Information shown
>>
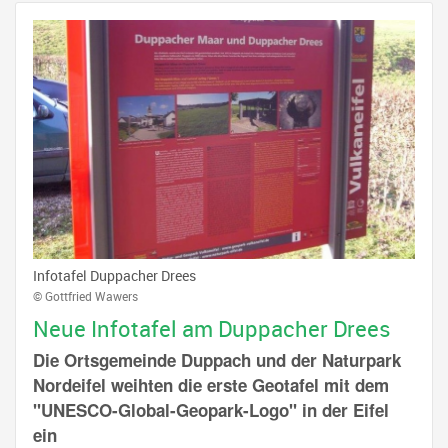
Infotafel Duppacher Drees
© Gottfried Wawers
Neue Infotafel am Duppacher Drees
Die Ortsgemeinde Duppach und der Naturpark
Nordeifel weihten die erste Geotafel mit dem
"UNESCO-Global-Geopark-Logo" in der Eifel
ein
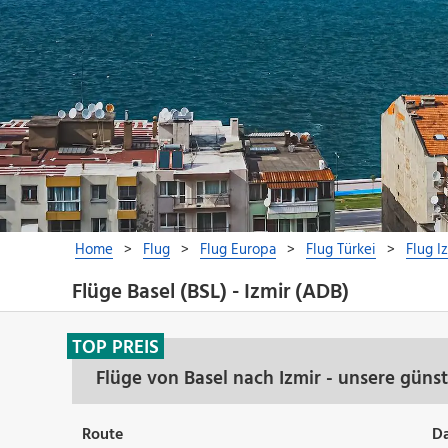
Flüge Basel (BSL) - Izmir (ADB)
TOP PREIS
Flüge von Basel nach Izmir - unsere güns
Route
D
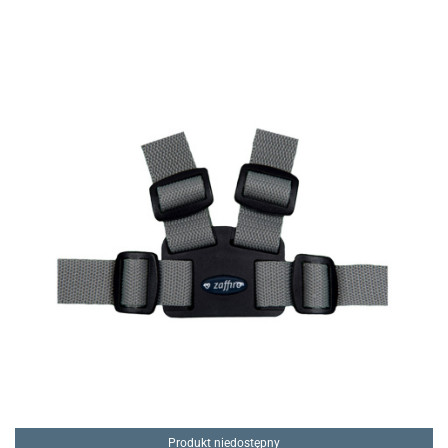
Produkt niedostępny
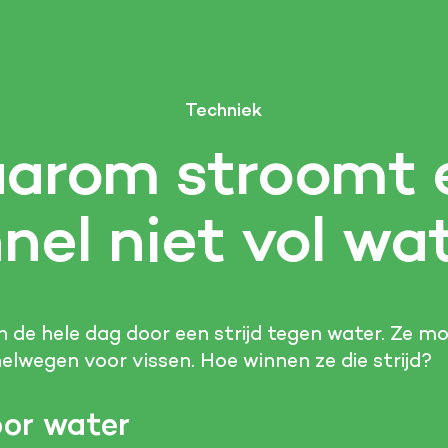
Techniek
arom stroomt 
nel niet vol wa
n de hele dag door een strijd tegen water. Ze m
elwegen voor vissen. Hoe winnen ze die strijd?
or water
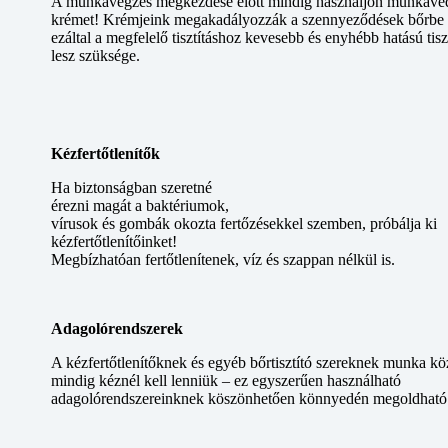
A munkavégzés megkezdése előtt mindig használjon munkavé
krémet! Krémjeink megakadályozzák a szennyeződések bőrbe 
ezáltal a megfelelő tisztításhoz kevesebb és enyhébb hatású tisz
lesz szüksége.
Kézfertőtlenítők
Ha biztonságban szeretné
érezni magát a baktériumok,
vírusok és gombák okozta fertőzésekkel szemben, próbálja ki
kézfertőtlenítőinket!
Megbízhatóan fertőtlenítenek, víz és szappan nélkül is.
Adagolórendszerek
A kézfertőtlenítőknek és egyéb bőrtisztító szereknek munka kö
mindig kéznél kell lenniük – ez egyszerűen használható
adagolórendszereinknek köszönhetően könnyedén megoldható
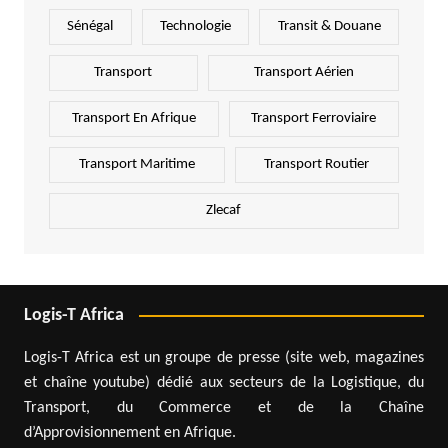
Sénégal
Technologie
Transit & Douane
Transport
Transport Aérien
Transport En Afrique
Transport Ferroviaire
Transport Maritime
Transport Routier
Zlecaf
Logis-T Africa
Logis-T Africa est un groupe de presse (site web, magazines
et chaîne youtube) dédié aux secteurs de la Logistique, du
Transport, du Commerce et de la Chaîne
d’Approvisionnement en Afrique.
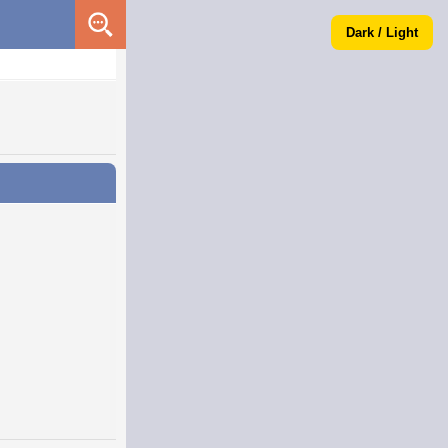
Dark / Light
<<
Determine how many lines in the data above contain the string "Izmir". Give nothing except the number.

Exercise solution
2